## GIVEN DATA
*** Block opens ***

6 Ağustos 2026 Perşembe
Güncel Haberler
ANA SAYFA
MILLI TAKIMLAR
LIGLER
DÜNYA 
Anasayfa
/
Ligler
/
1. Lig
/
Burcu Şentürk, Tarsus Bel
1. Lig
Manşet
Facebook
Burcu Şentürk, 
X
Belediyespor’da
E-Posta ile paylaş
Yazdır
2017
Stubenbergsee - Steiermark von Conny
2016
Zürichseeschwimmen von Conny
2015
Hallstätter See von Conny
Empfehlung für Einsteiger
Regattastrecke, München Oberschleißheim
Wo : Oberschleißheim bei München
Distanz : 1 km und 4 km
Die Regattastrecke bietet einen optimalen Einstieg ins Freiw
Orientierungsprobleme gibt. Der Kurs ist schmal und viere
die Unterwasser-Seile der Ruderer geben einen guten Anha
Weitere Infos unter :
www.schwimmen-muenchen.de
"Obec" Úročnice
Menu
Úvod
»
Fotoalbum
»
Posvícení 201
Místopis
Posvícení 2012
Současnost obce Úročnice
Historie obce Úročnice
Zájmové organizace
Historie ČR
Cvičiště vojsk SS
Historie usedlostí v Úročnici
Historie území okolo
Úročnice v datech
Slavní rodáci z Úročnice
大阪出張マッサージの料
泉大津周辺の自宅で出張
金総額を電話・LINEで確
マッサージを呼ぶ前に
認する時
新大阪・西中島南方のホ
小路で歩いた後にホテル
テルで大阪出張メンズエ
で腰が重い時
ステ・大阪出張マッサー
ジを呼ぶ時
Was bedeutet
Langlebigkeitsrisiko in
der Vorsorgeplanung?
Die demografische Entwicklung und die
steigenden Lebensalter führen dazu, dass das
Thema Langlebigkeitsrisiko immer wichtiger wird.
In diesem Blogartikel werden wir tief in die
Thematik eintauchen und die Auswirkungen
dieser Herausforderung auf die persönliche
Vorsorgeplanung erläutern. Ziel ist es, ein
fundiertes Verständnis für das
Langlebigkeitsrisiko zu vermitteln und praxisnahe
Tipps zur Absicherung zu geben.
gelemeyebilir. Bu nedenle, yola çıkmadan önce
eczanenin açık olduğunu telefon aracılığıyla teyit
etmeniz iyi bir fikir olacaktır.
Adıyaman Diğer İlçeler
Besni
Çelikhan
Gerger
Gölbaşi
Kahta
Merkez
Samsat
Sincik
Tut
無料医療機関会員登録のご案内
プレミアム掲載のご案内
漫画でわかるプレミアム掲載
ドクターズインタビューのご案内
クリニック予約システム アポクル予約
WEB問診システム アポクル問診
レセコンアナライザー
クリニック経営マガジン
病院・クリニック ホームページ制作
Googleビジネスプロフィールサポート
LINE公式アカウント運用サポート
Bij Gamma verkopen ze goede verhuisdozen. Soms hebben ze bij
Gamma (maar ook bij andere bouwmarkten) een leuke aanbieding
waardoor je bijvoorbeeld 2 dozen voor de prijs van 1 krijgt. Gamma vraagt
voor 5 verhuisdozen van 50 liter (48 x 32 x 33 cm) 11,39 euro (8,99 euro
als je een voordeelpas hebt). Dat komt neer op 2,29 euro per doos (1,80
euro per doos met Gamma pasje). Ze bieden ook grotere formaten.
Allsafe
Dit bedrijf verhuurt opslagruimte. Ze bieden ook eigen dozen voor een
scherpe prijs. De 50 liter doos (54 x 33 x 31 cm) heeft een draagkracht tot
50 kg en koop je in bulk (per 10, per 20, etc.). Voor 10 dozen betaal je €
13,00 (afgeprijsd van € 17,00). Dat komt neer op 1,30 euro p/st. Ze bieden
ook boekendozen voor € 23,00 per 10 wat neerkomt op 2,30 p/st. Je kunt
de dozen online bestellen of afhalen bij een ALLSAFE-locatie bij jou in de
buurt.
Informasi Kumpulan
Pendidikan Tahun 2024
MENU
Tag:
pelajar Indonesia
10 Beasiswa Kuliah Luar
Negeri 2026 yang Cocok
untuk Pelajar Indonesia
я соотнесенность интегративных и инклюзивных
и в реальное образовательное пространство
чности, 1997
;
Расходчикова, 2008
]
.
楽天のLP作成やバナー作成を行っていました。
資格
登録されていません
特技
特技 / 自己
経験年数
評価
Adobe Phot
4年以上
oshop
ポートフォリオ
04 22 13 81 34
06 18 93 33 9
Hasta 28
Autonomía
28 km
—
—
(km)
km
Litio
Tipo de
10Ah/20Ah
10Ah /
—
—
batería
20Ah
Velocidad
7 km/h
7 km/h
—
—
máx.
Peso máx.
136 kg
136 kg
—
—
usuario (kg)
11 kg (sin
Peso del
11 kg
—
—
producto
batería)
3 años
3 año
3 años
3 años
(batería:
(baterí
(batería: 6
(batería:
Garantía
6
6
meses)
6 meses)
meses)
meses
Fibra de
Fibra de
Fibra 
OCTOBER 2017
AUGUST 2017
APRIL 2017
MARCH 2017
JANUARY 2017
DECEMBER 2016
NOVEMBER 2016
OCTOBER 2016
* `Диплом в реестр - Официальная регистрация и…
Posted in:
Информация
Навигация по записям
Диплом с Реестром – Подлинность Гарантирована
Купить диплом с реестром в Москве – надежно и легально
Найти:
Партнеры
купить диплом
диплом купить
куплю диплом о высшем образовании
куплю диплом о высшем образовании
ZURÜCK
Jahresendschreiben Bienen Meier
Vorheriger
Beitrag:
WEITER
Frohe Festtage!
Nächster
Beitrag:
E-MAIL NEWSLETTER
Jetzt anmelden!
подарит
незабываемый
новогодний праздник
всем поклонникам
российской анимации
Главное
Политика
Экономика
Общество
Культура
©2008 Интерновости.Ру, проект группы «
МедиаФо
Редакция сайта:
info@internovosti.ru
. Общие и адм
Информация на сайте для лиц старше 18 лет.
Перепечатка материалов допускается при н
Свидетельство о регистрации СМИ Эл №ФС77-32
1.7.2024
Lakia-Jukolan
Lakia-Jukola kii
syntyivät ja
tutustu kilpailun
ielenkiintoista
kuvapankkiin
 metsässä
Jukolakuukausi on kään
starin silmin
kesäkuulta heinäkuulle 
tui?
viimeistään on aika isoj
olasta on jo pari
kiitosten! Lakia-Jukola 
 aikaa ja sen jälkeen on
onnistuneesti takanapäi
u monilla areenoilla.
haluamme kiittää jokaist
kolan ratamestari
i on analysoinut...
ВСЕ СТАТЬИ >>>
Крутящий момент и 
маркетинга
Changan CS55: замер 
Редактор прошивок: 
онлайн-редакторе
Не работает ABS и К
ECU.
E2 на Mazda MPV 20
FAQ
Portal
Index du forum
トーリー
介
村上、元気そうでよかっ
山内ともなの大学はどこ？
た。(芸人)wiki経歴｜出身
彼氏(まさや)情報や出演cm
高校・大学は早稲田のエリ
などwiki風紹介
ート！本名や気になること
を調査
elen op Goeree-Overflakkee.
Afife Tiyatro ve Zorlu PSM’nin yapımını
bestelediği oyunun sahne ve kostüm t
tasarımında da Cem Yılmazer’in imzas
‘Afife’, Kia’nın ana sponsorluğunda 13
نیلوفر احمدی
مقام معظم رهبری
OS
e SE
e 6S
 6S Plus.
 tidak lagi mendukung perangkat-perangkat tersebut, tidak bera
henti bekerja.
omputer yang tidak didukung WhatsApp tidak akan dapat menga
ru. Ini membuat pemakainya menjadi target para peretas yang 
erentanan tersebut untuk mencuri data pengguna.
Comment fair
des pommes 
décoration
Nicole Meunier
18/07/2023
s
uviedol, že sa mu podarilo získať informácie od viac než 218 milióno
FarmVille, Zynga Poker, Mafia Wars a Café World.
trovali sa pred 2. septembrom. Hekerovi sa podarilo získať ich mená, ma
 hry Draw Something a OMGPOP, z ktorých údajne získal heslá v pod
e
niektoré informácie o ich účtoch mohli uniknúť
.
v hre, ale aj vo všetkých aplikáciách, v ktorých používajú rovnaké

*** Block closes ***

Every line of the listing above that includes "Úročnice" should be copied out.

## WORKED SOLUTION
"Obec" Úročnice
Současnost obce Úročnice
Historie obce Úročnice
Úročnice v datech
Slavní rodáci z Úročnice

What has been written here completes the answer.